The Supreme Tradeoff
The tradeoff that exceeds all others in gravity, at least that I have thought of, is that between love and loss. Basically it comes down to this: the deeper we love the more devastating the loss when that love ascends from the earth. And all love ascends, it's just a matter of when.
I have felt the trap of that tradeoff in a bigger way than I ever have when our son was born. The love that you can carry for a child is unique, even relative to a spouse, parent, or friend, I've found. Even only seeing our son sick with a nasty cold (like he was last week) is heartbreaking, which means anything worse would be a worse fate than heartbreaking. But this is the tradeoff we cannot avoid if we love. If we want to feel love deeply, we must also feel loss deeply.
Perhaps this is why it's so hard to let ourselves love deeply - we know devastating loss is part of the deal. And that loss feels like the end of the world when it happens, a fate that makes you question what could possibly be worse. I'm pretty sure I've avoided deep, deep love at times in my life and I wonder if this is why - even though I wasn't explicitly aware of the tradeoff between love and loss.
As a good student of business strategy, though, I know that it is possible to break tradeoffs. In business that's often done through technology, creativity, and innovation. But the difference between this, the supremest of tradeoffs, and say price vs. quality is that half of this tradeoff can't be broken.
Loss is unavoidable. At some point I will die and so will you who is reading this. Everyone you and I love deeply will die. No technology or innovation can cheat death and I think it's foolish to believe otherwise. And that's if we're lucky. Our love may ascend sooner than death if we squander it recklessly sooner, because of an argument, misunderstanding, or act of selfishness.

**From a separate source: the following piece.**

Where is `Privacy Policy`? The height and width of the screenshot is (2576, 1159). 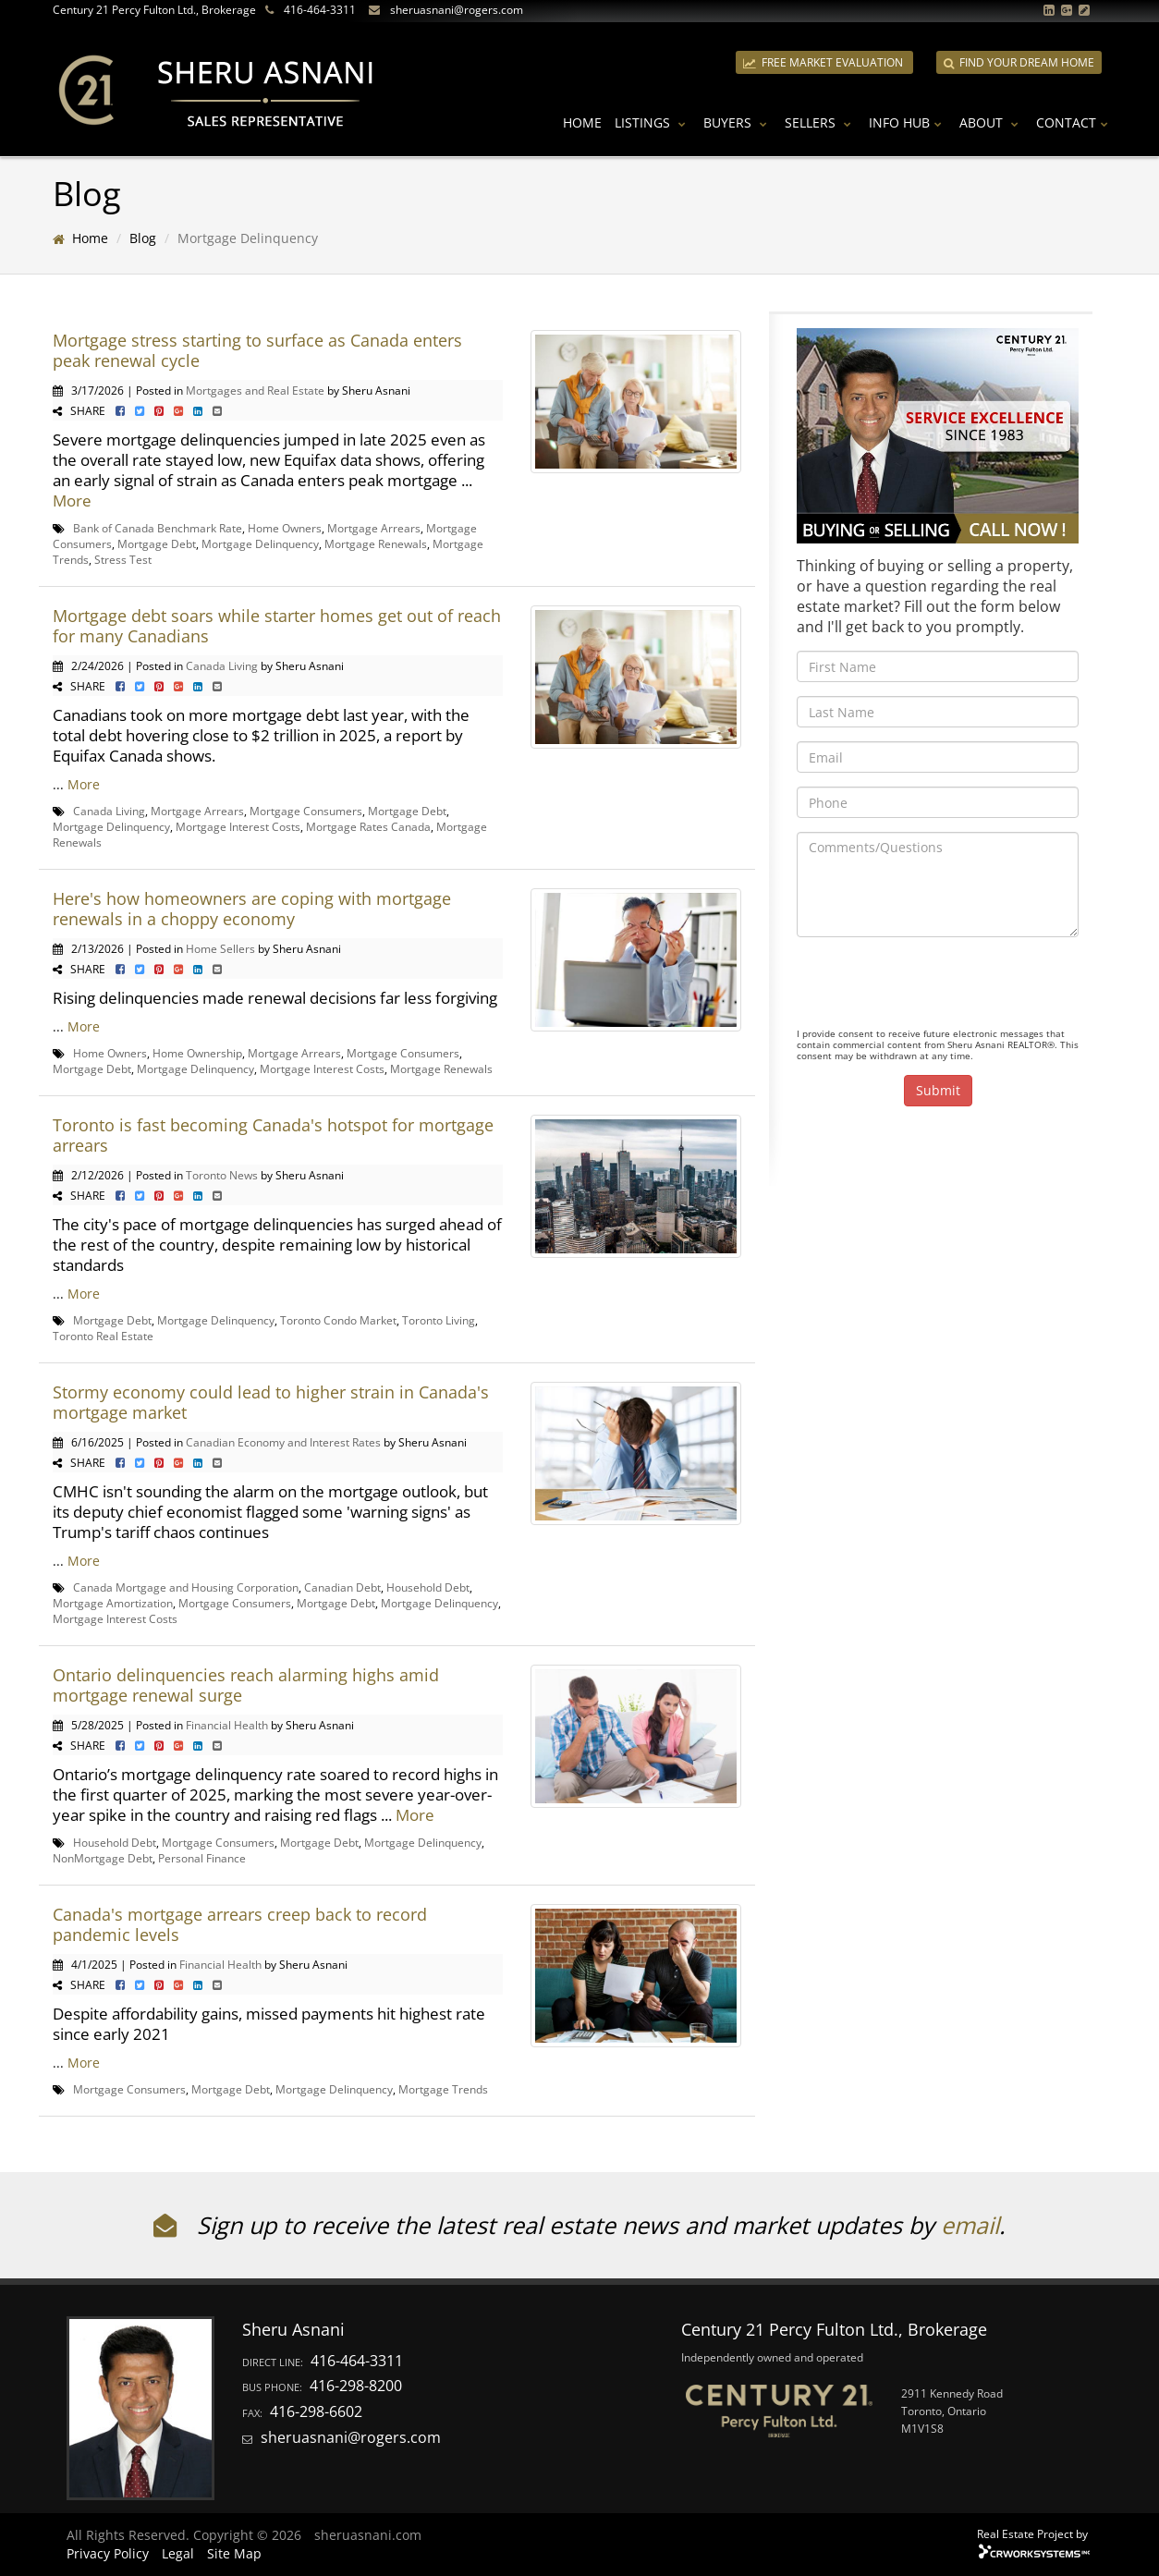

I suppose it's possible to close ourselves off to love and avoid the tradeoff all together. If we love less, the less we lose. But I think of love as i think of the sun. Though it will eventually burn, living a life in it's shade is no life at all. So to me, avoiding love to avoid loss is not an option at all.
Which leaves only one way forward. We must love more, love longer, and love more fiercely. If we can't innovate our way out of loss, all we can do is make the love that comes with it deeper and sweeter.